[Goal of the exercise]
Output the data word for word, dropping every image.

*** Records for processing Section Begins ***

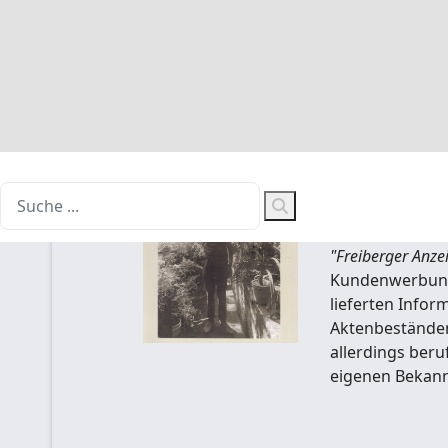
Seit etwa 300 
und Topfpflanze
unwirtlichen Kl
Produkte aus ge
verschiedene H
Von einigen Gä
erreichbare Que
"Freiberger Anze
Kundenwerbung 
lieferten Info
Aktenbeständen
allerdings beru
eigenen Bekannt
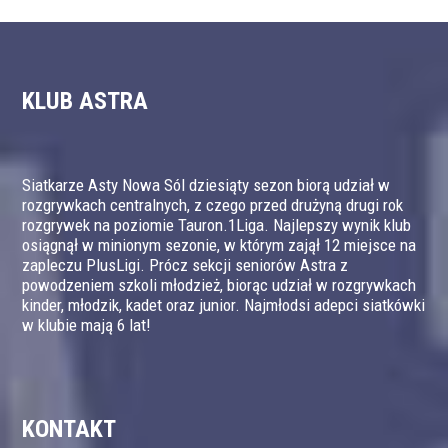
KLUB ASTRA
Siatkarze Asty Nowa Sól dziesiąty sezon biorą udział w
rozgrywkach centralnych, z czego przed drużyną drugi rok
rozgrywek na poziomie Tauron.1Liga. Najlepszy wynik klub
osiągnął w minionym sezonie, w którym zajął 12 miejsce na
zapleczu PlusLigi. Prócz sekcji seniorów Astra z
powodzeniem szkoli młodzież, biorąc udział w rozgrywkach
kinder, młodzik, kadet oraz junior. Najmłodsi adepci siatkówki
w klubie mają 6 lat!
KONTAKT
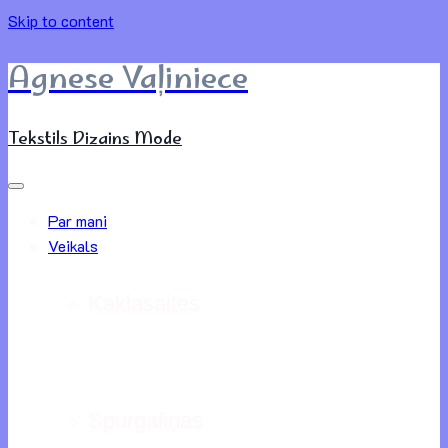
Skip to content
Agnese Vaļiniece
Tekstils Dizains Mode
Par mani
Veikals
Kaklasaites
Spurgaliņas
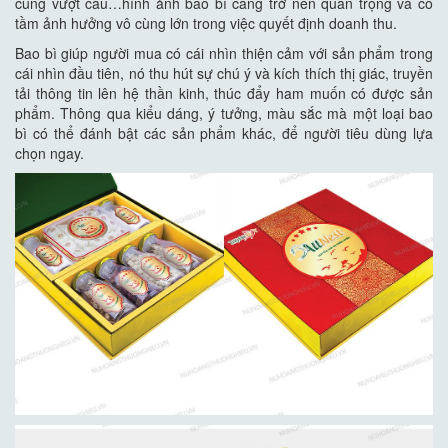
cung vượt cầu…hình ảnh bao bì càng trở nên quan trọng và có
tầm ảnh hưởng vô cùng lớn trong việc quyết định doanh thu.
Bao bì giúp người mua có cái nhìn thiện cảm với sản phẩm trong
cái nhìn đầu tiên, nó thu hút sự chú ý và kích thích thị giác, truyền
tải thông tin lên hệ thần kinh, thúc đẩy ham muốn có được sản
phẩm. Thông qua kiểu dáng, ý tưởng, màu sắc mà một loại bao
bì có thể đánh bật các sản phẩm khác, để người tiêu dùng lựa
chọn ngay.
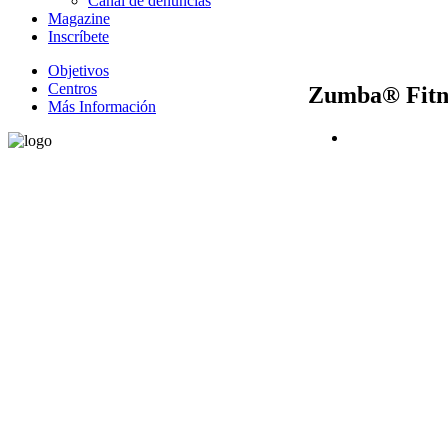
Canal de denuncias
Magazine
Inscríbete
Objetivos
Centros
Zumba® Fitn
Más Información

*** Records for processing Section Ends ***

[Result of this task]
Seit etwa 300 
und Topfpflanze
unwirtlichen Kl
Produkte aus ge
verschiedene H
Von einigen Gä
erreichbare Que
"Freiberger Anze
Kundenwerbung 
lieferten Info
Aktenbeständen
allerdings beru
eigenen Bekannt
KLUB ASTRA
Siatkarze Asty Nowa Sól dziesiąty sezon biorą udział w
rozgrywkach centralnych, z czego przed drużyną drugi rok
rozgrywek na poziomie Tauron.1Liga. Najlepszy wynik klub
osiągnął w minionym sezonie, w którym zajął 12 miejsce na
zapleczu PlusLigi. Prócz sekcji seniorów Astra z
powodzeniem szkoli młodzież, biorąc udział w rozgrywkach
kinder, młodzik, kadet oraz junior. Najmłodsi adepci siatkówki
w klubie mają 6 lat!
KONTAKT
Skip to content
Agnese Vaļiniece
Tekstils Dizains Mode
Par mani
Veikals
Kaklasaites
Spurgaliņas
cung vượt cầu…hình ảnh bao bì càng trở nên quan trọng và có
tầm ảnh hưởng vô cùng lớn trong việc quyết định doanh thu.
Bao bì giúp người mua có cái nhìn thiện cảm với sản phẩm trong
cái nhìn đầu tiên, nó thu hút sự chú ý và kích thích thị giác, truyền
tải thông tin lên hệ thần kinh, thúc đẩy ham muốn có được sản
phẩm. Thông qua kiểu dáng, ý tưởng, màu sắc mà một loại bao
bì có thể đánh bật các sản phẩm khác, để người tiêu dùng lựa
chọn ngay.
Canal de denuncias
Magazine
Inscríbete
Objetivos
Centros
Zumba® Fitn
Más Información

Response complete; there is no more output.